Giter Site home page Giter Site logo

vizgrimoirer's Introduction

vizGrimoireR

R package vizgrimoire, to make life easier to those using Metrics Grimoire tools, and maybe vizGrimoireJS.

Some more documentation can be found in the vizGrimoireR wiki.

Dependencies and installation from source

See the vizGrimoireR wiki for up to date information about dependencies and how to install the vizgrimoire R library from sources.

General issues

Each class is defined in the corresponding file, with a name starting with "Class", followed by the name of the class. For example, class Query is defined in file ClassQuery.

Query class hierarchy

Hierarchy of R classes to deal with queries on SQL databases created by Metrics Grimoire.

Query: Root of the hierarchy

Methods:

  • run: Returns a data frame with selected rows and field

ITSTicketsTimes: class for handling the many times of each ticket

This class, when initialized, makes a query on an ITS (issue tracking system) database, and stores the result as a data frame with the many times relevant for each ticket (open, closed, changed, etc.)

Methods:

  • initalize (constructor): Accepts a query (by default uses its own one, which should work). Stores as columns in the dataset several times: time to fix (first fix), time to fix (last fix), time to fix (in hours), etc.

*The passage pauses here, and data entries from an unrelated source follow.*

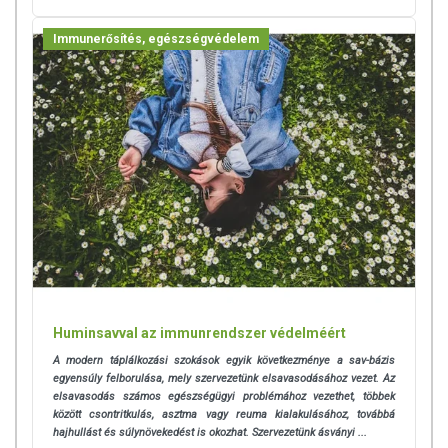
Immunerősítés, egészségvédelem
Huminsavval az immunrendszer védelméért
A modern táplálkozási szokások egyik következménye a sav-bázis
egyensúly felborulása, mely szervezetünk elsavasodásához vezet. Az
elsavasodás számos egészségügyi problémához vezethet, többek
között csontritkulás, asztma vagy reuma kialakulásához, továbbá
hajhullást és súlynövekedést is okozhat. Szervezetünk ásványi ...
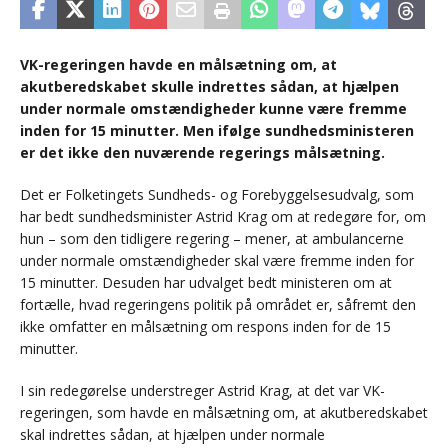
VK-regeringen havde en målsætning om, at
akutberedskabet skulle indrettes sådan, at hjælpen
under normale omstændigheder kunne være fremme
inden for 15 minutter. Men ifølge sundhedsministeren
er det ikke den nuværende regerings målsætning.
Det er Folketingets Sundheds- og Forebyggelsesudvalg, som
har bedt sundhedsminister Astrid Krag om at redegøre for, om
hun – som den tidligere regering – mener, at ambulancerne
under normale omstændigheder skal være fremme inden for
15 minutter. Desuden har udvalget bedt ministeren om at
fortælle, hvad regeringens politik på området er, såfremt den
ikke omfatter en målsætning om respons inden for de 15
minutter.
I sin redegørelse understreger Astrid Krag, at det var VK-
regeringen, som havde en målsætning om, at akutberedskabet
skal indrettes sådan, at hjælpen under normale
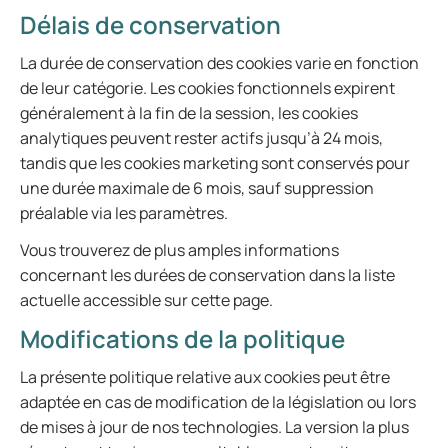
Délais de conservation
La durée de conservation des cookies varie en fonction
de leur catégorie. Les cookies fonctionnels expirent
généralement à la fin de la session, les cookies
analytiques peuvent rester actifs jusqu’à 24 mois,
tandis que les cookies marketing sont conservés pour
une durée maximale de 6 mois, sauf suppression
préalable via les paramètres.
Vous trouverez de plus amples informations
concernant les durées de conservation dans la liste
actuelle accessible sur cette page.
Modifications de la politique
La présente politique relative aux cookies peut être
adaptée en cas de modification de la législation ou lors
de mises à jour de nos technologies. La version la plus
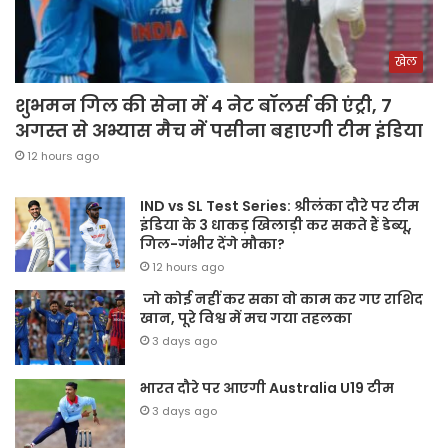
खेल
शुभमन गिल की सेना में 4 नेट बॉलर्स की एंट्री, 7
अगस्त से अभ्यास मैच में पसीना बहाएगी टीम इंडिया
12 hours ago
IND vs SL Test Series: श्रीलंका दौरे पर टीम
इंडिया के 3 धाकड़ खिलाड़ी कर सकते हैं डेब्यू,
गिल-गंभीर देंगे मौका?
12 hours ago
जो कोई नहीं कर सका वो काम कर गए राशिद
खान, पूरे विश्व में मच गया तहलका
3 days ago
भारत दौरे पर आएगी Australia U19 टीम
3 days ago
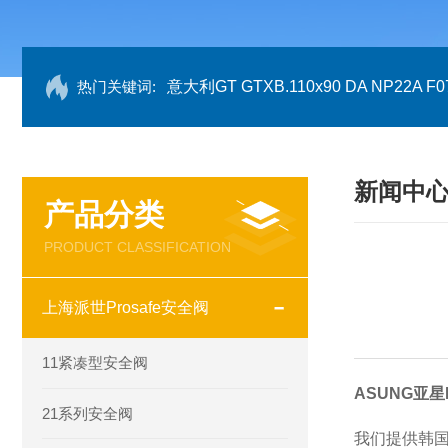
热门关键词:
意大利GT GTXB.110x90 DA NP22A F07
新闻中
产品分类
PRODUCT CLASSIFICATION
上海派世Prosafe安全阀
11紧凑型安全阀
ASUNG亚星
21系列安全阀
我们提供韩国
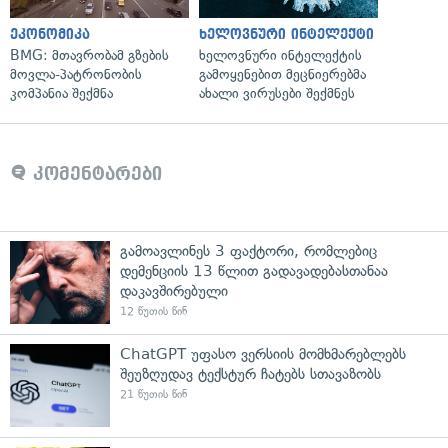
ეკონომიკა
ხელოვნური ინტელექტი
BMG: მთავრობამ გზების
ხელოვნური ინტელექტის
მოვლა-პატრონობის
გამოყენებით მეცნიერებმა
კომპანია შექმნა
ახალი ვირუსები შექმნეს
კომენტარები
გამოავლინეს 3 ფაქტორი, რომლებიც
დემენციის 13 წლით გადავადებასთანაა
დაკავშირებული
12 წუთის წინ
ChatGPT უფასო ვერსიის მომხმარებლებს
შეუზღუდავ ტექსტურ ჩატებს სთავაზობს
21 წუთის წინ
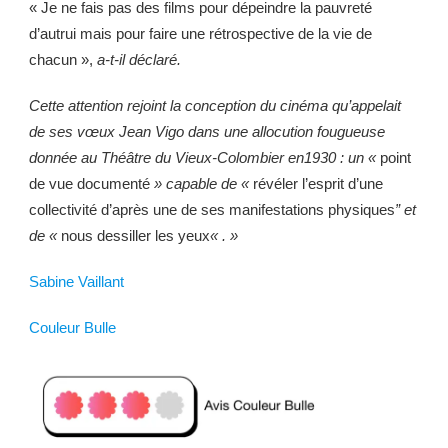
« Je ne fais pas des films pour dépeindre la pauvreté
d’autrui mais pour faire une rétrospective de la vie de
chacun »,
a-t-il déclaré.
Cette attention rejoint la conception du cinéma qu’appelait
de ses vœux Jean
Vigo dans une allocution fougueuse
donnée au Théâtre du Vieux-Colombier en1930 : un «
point
de vue documenté
» capable de «
révéler l’esprit d’une
collectivité d’après une de ses manifestations physiques
” et
de «
nous dessiller les yeux
« . »
Sabine Vaillant
Couleur Bulle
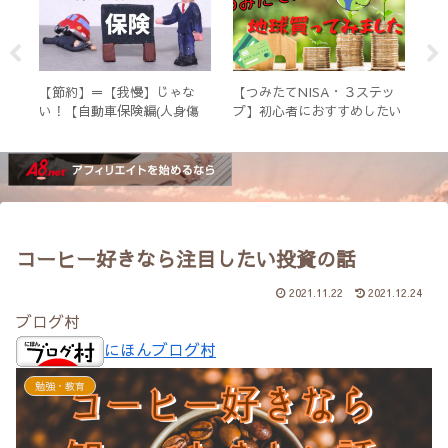
てい
【節約】＝【我慢】じゃな
【つみたてNISA・３ステッ
コ
が
い！【自動車保険編(人身傷
プ】初心者におすすめしたい
マ
害)】
証券会社と商品
ー
コーヒー好きなら注目したい投資の話
2021.11.22
2021.12.24
ブログ村
にほんブログ村
勉強・教育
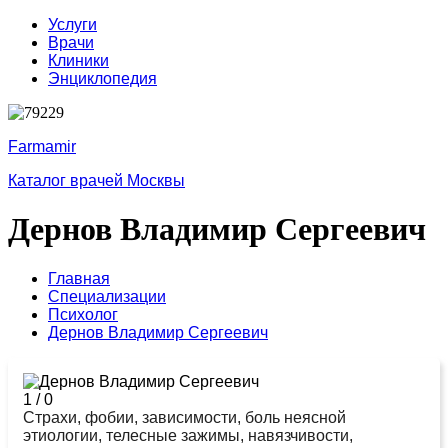
Услуги
Врачи
Клиники
Энциклопедия
Farmamir
Каталог врачей Москвы
Дернов Владимир Сергеевич
Главная
Специализации
Психолог
Дернов Владимир Сергеевич
1
/
0
Страхи, фобии, зависимости, боль неясной
этиологии, телесные зажимы, навязчивости,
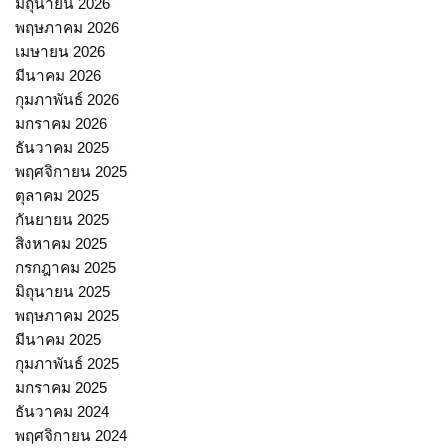
มิถุนายน 2026
พฤษภาคม 2026
เมษายน 2026
มีนาคม 2026
กุมภาพันธ์ 2026
มกราคม 2026
ธันวาคม 2025
พฤศจิกายน 2025
ตุลาคม 2025
กันยายน 2025
สิงหาคม 2025
กรกฎาคม 2025
มิถุนายน 2025
พฤษภาคม 2025
มีนาคม 2025
กุมภาพันธ์ 2025
มกราคม 2025
ธันวาคม 2024
พฤศจิกายน 2024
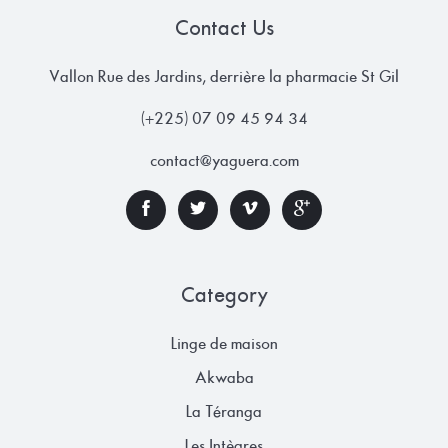
Contact Us
Vallon Rue des Jardins, derrière la pharmacie St Gil
(+225) 07 09 45 94 34
contact@yaguera.com
Category
Linge de maison
Akwaba
La Téranga
Les Intègres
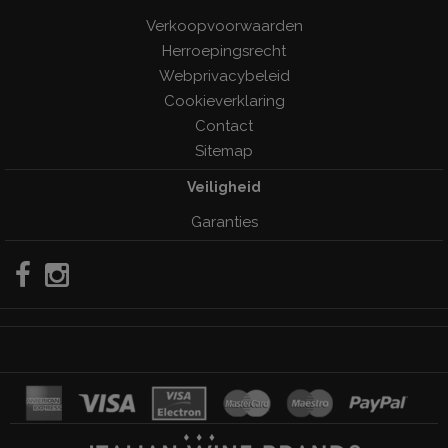
Verkoopvoorwaarden
Herroepingsrecht
Webprivacybeleid
Cookieverklaring
Contact
Sitemap
Veiligheid
Garanties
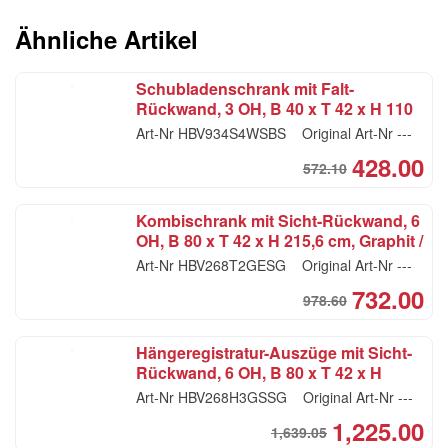
price
price
was:
is:
Ähnliche Artikel
CHF90.35.
CHF68.00.
Schubladenschrank mit Falt-
Rückwand, 3 OH, B 40 x T 42 x H 110
cm, weiss / silber
Art-Nr
HBV934S4WSBS
Original Art-Nr
---
428.00
572.10
Ori
Cur
pri
pri
Kombischrank mit Sicht-Rückwand, 6
was
is:
OH, B 80 x T 42 x H 215,6 cm, Graphit /
CH
CH
Eiche
Art-Nr
HBV268T2GESG
Original Art-Nr
---
732.00
978.60
Ori
Cur
pri
pri
Hängeregistratur-Auszüge mit Sicht-
was
is:
Rückwand, 6 OH, B 80 x T 42 x H
CH
CH
215.6 cm, graphit / silber
Art-Nr
HBV268H3GSSG
Original Art-Nr
---
1,225.00
1,639.05
Ori
Cur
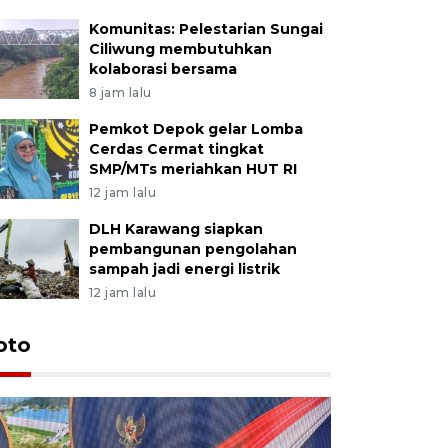
Komunitas: Pelestarian Sungai
Ciliwung membutuhkan
kolaborasi bersama
8 jam lalu
Pemkot Depok gelar Lomba
Cerdas Cermat tingkat
SMP/MTs meriahkan HUT RI
12 jam lalu
DLH Karawang siapkan
pembangunan pengolahan
sampah jadi energi listrik
12 jam lalu
oto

  • JSON: Dumps a JSON file

  • QuantilizeYears: Obtains a data frame with yearly quantiles data. Each column in the data frame will correspond to the quantiles for each year.

Example:

issues_closed <- new ("ITSTicketsTimes")
quantiles_ttofixm_year <- QuantilizeYears (issues_closed, quantiles_spec)
plotTimeSerieYearN (quantiles_ttofixm_year, as.character(quantiles_spec),
                'its-quantiles-year-time_to_fix_min')

ITSMonthly: class for dealing with monthly parameters

This class provides a framework for quering a database looking for aggregated monthly parameters (such as tickets open and ticker openers per month). Most of the functionality is here (initialize the object, create JSON files, etc.), but each child specializes its particularities, which are mainly the query needed to extract the data from the database.

Methods

  • initalize (constructor): uses the query in the children to get a monthly data frame. Each row corresponds to the data for a month. Each column is either one of the parameters queried, or some auxiliary value: id (year*12+month), year, month and a char format to show the month (such as Jun 2001).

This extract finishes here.